**YOUR OBJECTIVE**. Filter the data for lines with the word "blog" and copy those lines.
MATERIAL FOR THE TASK section start
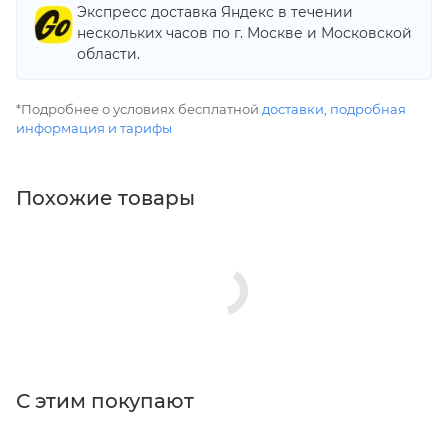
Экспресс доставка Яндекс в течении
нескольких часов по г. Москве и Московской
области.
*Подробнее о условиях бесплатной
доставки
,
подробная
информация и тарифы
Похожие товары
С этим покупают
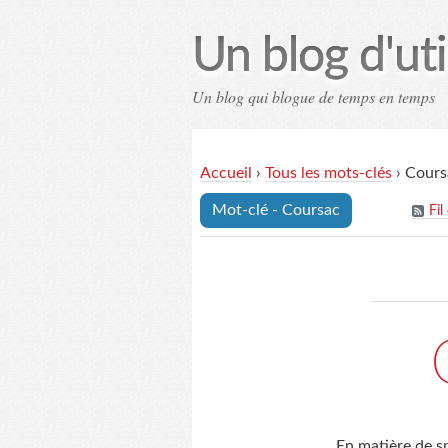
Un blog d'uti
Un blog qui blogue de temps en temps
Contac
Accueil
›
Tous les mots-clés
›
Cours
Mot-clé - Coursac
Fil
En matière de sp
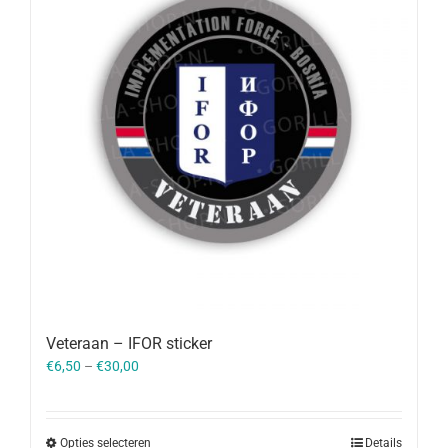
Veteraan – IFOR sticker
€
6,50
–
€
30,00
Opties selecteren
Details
MATERIAL FOR THE TASK section end
MATERIAL FOR THE TASK section start
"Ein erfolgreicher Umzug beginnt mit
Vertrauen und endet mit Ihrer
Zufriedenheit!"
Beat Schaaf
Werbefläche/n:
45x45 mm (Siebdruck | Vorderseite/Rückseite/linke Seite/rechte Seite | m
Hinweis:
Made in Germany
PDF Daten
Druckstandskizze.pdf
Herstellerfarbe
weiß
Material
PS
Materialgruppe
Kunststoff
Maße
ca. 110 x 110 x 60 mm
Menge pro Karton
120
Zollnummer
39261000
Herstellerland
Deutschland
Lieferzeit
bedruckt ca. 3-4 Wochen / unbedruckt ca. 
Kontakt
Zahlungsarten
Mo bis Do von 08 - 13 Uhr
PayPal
MATERIAL FOR THE TASK section end
**TASK SOLUTION**.
Un blog d'uti
Un blog qui blogue de temps en temps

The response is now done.